Droits au peuple ou aux élus: il faut choisir

DéMOCRATIE • Loin de se réduire à la seule querelle sur le nombre de signatures, la votation genevoise du 24 septembre sur les droits populaires pose une passionnante question de philosophie politique: démocratie représentative contre démocratie directe.

  • A Genève, le nombre de signatures nécessaires est plus élevé que dans les autres cantons. 123RF/MALGORZATA PAKULA

    A Genève, le nombre de signatures nécessaires est plus élevé que dans les autres cantons. 123RF/MALGORZATA PAKULA

En Suisse, le peuple est souverain. Par ce mot, «peuple», n’entendez pas l’ensemble de la population, mais ceux qui ont le droit de vote. Les citoyennes et citoyens de ce pays. «Souverain», cela ne signifie pas qu’il jouisse d’un pouvoir absolu, ni qu’il doive se prononcer sur tout. Au niveau des communes, nous avons des délibératifs, qu’on appelle à Genève «Conseils municipaux». Au niveau cantonal, nous avons des législatifs, les Grands Conseils. A l’échelon national, nous avons les Chambres fédérales, Conseil national (200 élus), Conseil des Etats (46, soit deux par canton).

Moins de signatures

Le «peuple» n’est donc pas un tyran, et n’a pas à l’être. Mais, dans notre logique, il a le dernier mot. Si une loi, sortie d’un parlement, déplaît, on peut l’attaquer en référendum. Si le nombre de signatures est atteint, le peuple se prononce. Mieux: les citoyens peuvent eux-mêmes être à l’origine d’un grand débat national, par l’outil de l’initiative populaire. Celle qui exige la double majorité (peuple et cantons). Souverain, mais pas despote: la nuance est de taille.

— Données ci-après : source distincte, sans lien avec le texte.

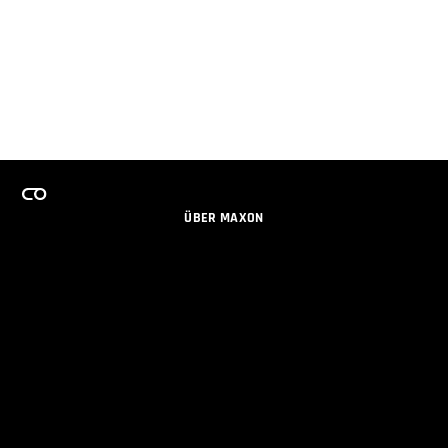
ÜBER MAXON
KARRIERE
TEAMS LIZENZPROGRAMM
NEWSLETTER
SOZIALE MEDIEN
PARTNER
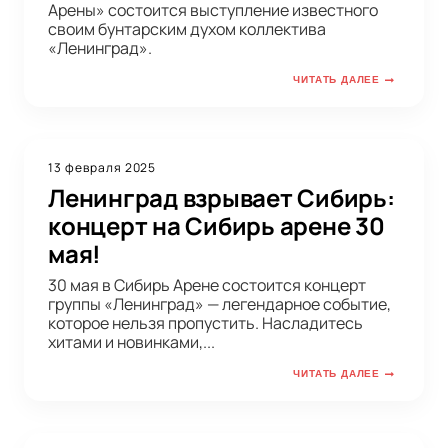
Арены» состоится выступление известного
своим бунтарским духом коллектива
«Ленинград».
ЧИТАТЬ ДАЛЕЕ
13 февраля 2025
Ленинград взрывает Сибирь:
концерт на Сибирь арене 30
мая!
30 мая в Сибирь Арене состоится концерт
группы «Ленинград» — легендарное событие,
которое нельзя пропустить. Насладитесь
хитами и новинками,...
ЧИТАТЬ ДАЛЕЕ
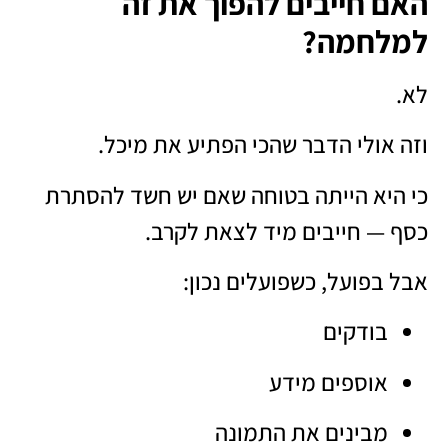
האם חייבים להפוך את זה
למלחמה?
לא.
וזה אולי הדבר שהכי הפתיע את מיכל.
כי היא הייתה בטוחה שאם יש חשד להסתרת
כסף — חייבים מיד לצאת לקרב.
אבל בפועל, כשפועלים נכון:
בודקים
אוספים מידע
מבינים את התמונה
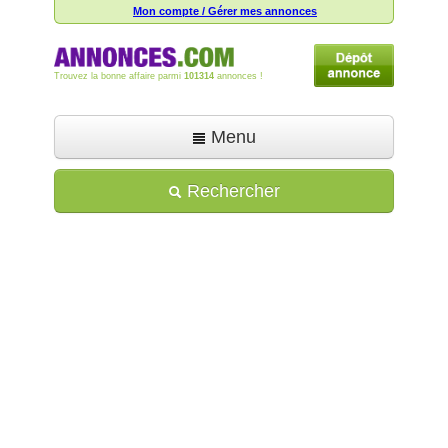
Mon compte / Gérer mes annonces
Trouvez la bonne affaire parmi
101314
annonces !
Menu
Accueil
Rechercher
Déposer une annonce
Toutes les annonces
Mon compte
Aide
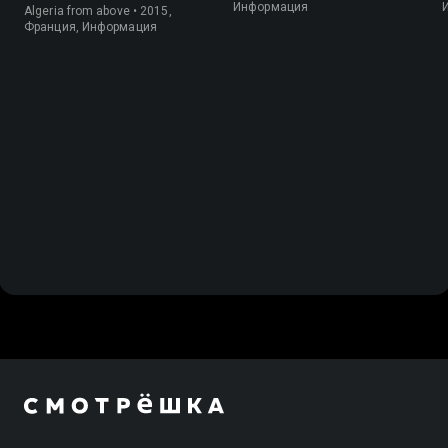
Информация
Algeria from above • 2015,
Франция, Информация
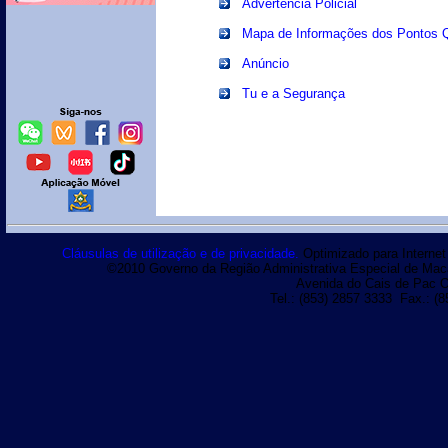
Advertência Policial
Mapa de Informações dos Pontos Q
Anúncio
Tu e a Segurança
Cláusulas de utilização e de privacidade.
Optimizado para Internet 
©2010 Governo da Região Administrativa Especial de Macau
Avenida do Cais de Pac O
Tel.: (853) 2857 3333 Fax.: (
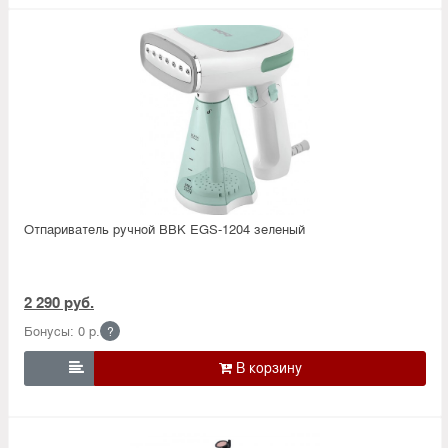
Отпариватель ручной BBK EGS-1204 зеленый
2 290 руб.
Бонусы: 0 р.
?

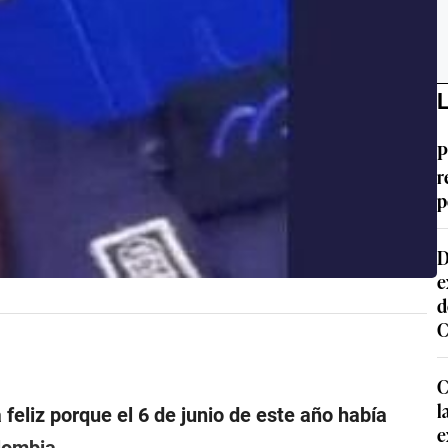
L
P
r
p
D
e
d
C
C
l
feliz porque el 6 de junio de este año había
e
lombia
.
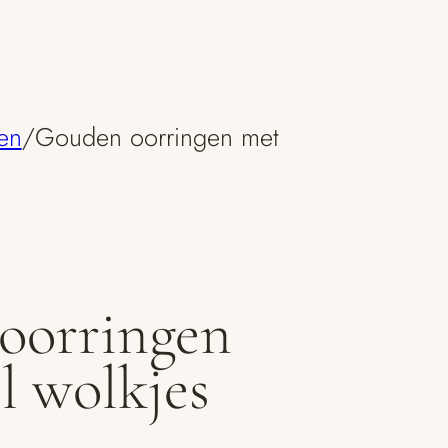
en
/
Gouden oorringen met
oorringen
l wolkjes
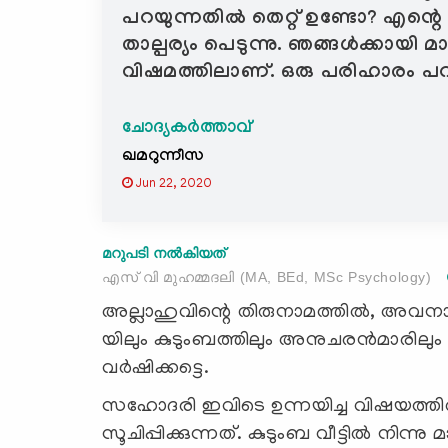
പറയുന്നതിൽ തെറ്റ് ഉണ്ടോ? എന്
താല്പര്യം പെടുന്നു. ഞങ്ങൾക്കായി മ
വിഷമത്തിലാണ്. ഒരു പരിഹാരം പ
ചോദ്യകർത്താവ്
ഖമറുന്നീസ
Jun 22, 2020
മറുപടി നൽകിയത്
എസ് വി മുഹമ്മദലി (MA, BEd, MSc Psychology)
അല്ലാഹുവിന്റെ തിരുനാമത്തില്‍, അവനാണ
യിലും കുടുംബത്തിലും അനുചരന്‍മാരിലു
വര്‍ഷിക്കട്ടെ.
സഹോദരി ഇവിടെ ഉന്നയിച്ച വിഷയത്തിൽ
സൂചിപ്പിക്കുന്നത്. കുടുംബ വീട്ടിൽ നിന്നു 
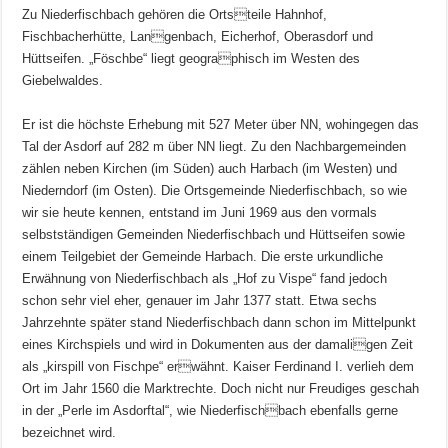
Zu Niederfischbach gehören die Ortsteile Hahnhof,
Fischbacherhütte, Langenbach, Eicherhof, Oberasdorf und
Hüttseifen. „Föschbe“ liegt geographisch im Westen des
Giebelwaldes.
Er ist die höchste Erhebung mit 527 Meter über NN, wohingegen das
Tal der Asdorf auf 282 m über NN liegt. Zu den Nachbargemeinden
zählen neben Kirchen (im Süden) auch Harbach (im Westen) und
Niederndorf (im Osten). Die Ortsgemeinde Niederfischbach, so wie
wir sie heute kennen, entstand im Juni 1969 aus den vormals
selbstständigen Gemeinden Niederfischbach und Hüttseifen sowie
einem Teilgebiet der Gemeinde Harbach. Die erste urkundliche
Erwähnung von Niederfischbach als „Hof zu Vispe“ fand jedoch
schon sehr viel eher, genauer im Jahr 1377 statt. Etwa sechs
Jahrzehnte später stand Niederfischbach dann schon im Mittelpunkt
eines Kirchspiels und wird in Dokumenten aus der damaligen Zeit
als „kirspill von Fischpe“ erwähnt. Kaiser Ferdinand I. verlieh dem
Ort im Jahr 1560 die Marktrechte. Doch nicht nur Freudiges geschah
in der „Perle im Asdorftal“, wie Niederfischbach ebenfalls gerne
bezeichnet wird.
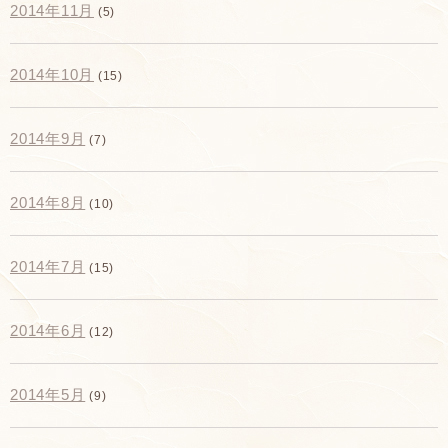
2014年11月
(5)
2014年10月
(15)
2014年9月
(7)
2014年8月
(10)
2014年7月
(15)
2014年6月
(12)
2014年5月
(9)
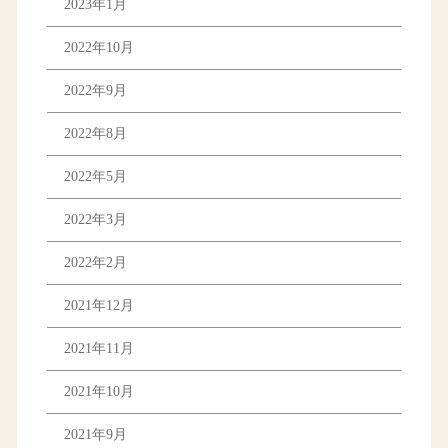
2023年1月
2022年10月
2022年9月
2022年8月
2022年5月
2022年3月
2022年2月
2021年12月
2021年11月
2021年10月
2021年9月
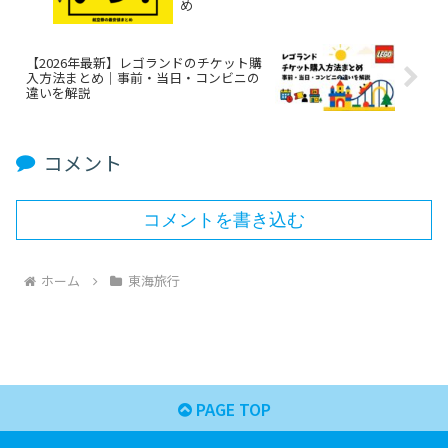
め
【2026年最新】レゴランドのチケット購
入方法まとめ｜事前・当日・コンビニの
違いを解説
コメント
コメントを書き込む
ホーム
東海旅行
PAGE TOP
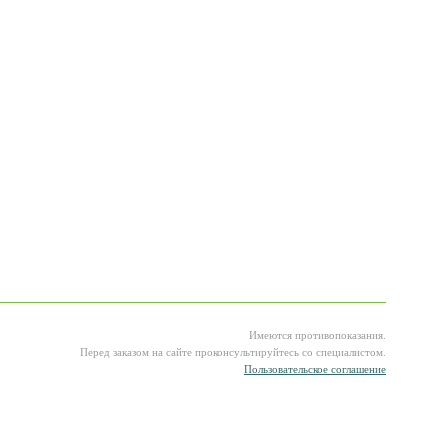
Имеются противопоказания.
Перед заказом на сайте проконсультируйтесь со специалистом.
Пользовательское соглашение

C’est dans cette perspective qu’il convient de placer la votation cantonale du 24 septembre prochain sur la loi constitutionnelle «Renforçons les droits populaires», visant à abaisser le nombre de signatures nécessaires pour les initiatives et les référendums. Soyons précis: pour une initiative constitutionnelle, on passerait de 4% (aujourd’hui) à 3% du nombre de citoyens ; pour une initiative législative, de 3% à 2%; pour un référendum ordinaire, de 3% à 2%. Le référendum «facilité» continuerait de nécessiter 500 signatures. Pour les votes au niveau communal aussi, le nombre de paraphes serait abaissé. Le Grand Conseil a accepté ce projet. Seuls le PLR et le PDC sont contre. On notera qu’à Zurich, Bâle-Ville, dans le canton de Vaud, le nombre de signatures nécessaires est déjà plus bas qu’à Genève.

Le seul enjeu

Ce vote cantonal n’a l’air de rien, mais il est très important. En aucun cas, il ne doit se résumer à un combat de chiffonniers, ou d’épiciers, sur des chiffres. Le fond, c’est le vieux combat, depuis la Révolution française, et en Suisse la République helvétique de 1798, prélude aux événements fondateurs de 1848, entre la démocratie directe, véritable spécialité suisse, et la démocratie représentative. Depuis 1891, avec les initiatives, puis 1919 avec la proportionnelle, notre système suisse, formidable tissu vivant, n’a cessé d’évoluer, laissant un espace grandissant au pouvoir des citoyens. De plus en plus, le monde des élus parlementaires en prend ombrage, courroucé par cette concurrence du suffrage universel à ses travaux législatifs. Entre les clercs et le peuple, la situation est même plutôt tendue, actuellement, en Suisse. Là est le fond du débat, et non dans la comparaison soupesée des pourcentages, que nous laisserons aux apothicaires. Voulez-vous davantage de démocratie directe, ou au contraire estimez-vous qu’il y en a assez? Là sera, chères concitoyennes, chers concitoyens, le seul enjeu qui vaille: démocratie représentative contre démocratie directe. A chacun d’entre vous de se prononcer en conscience.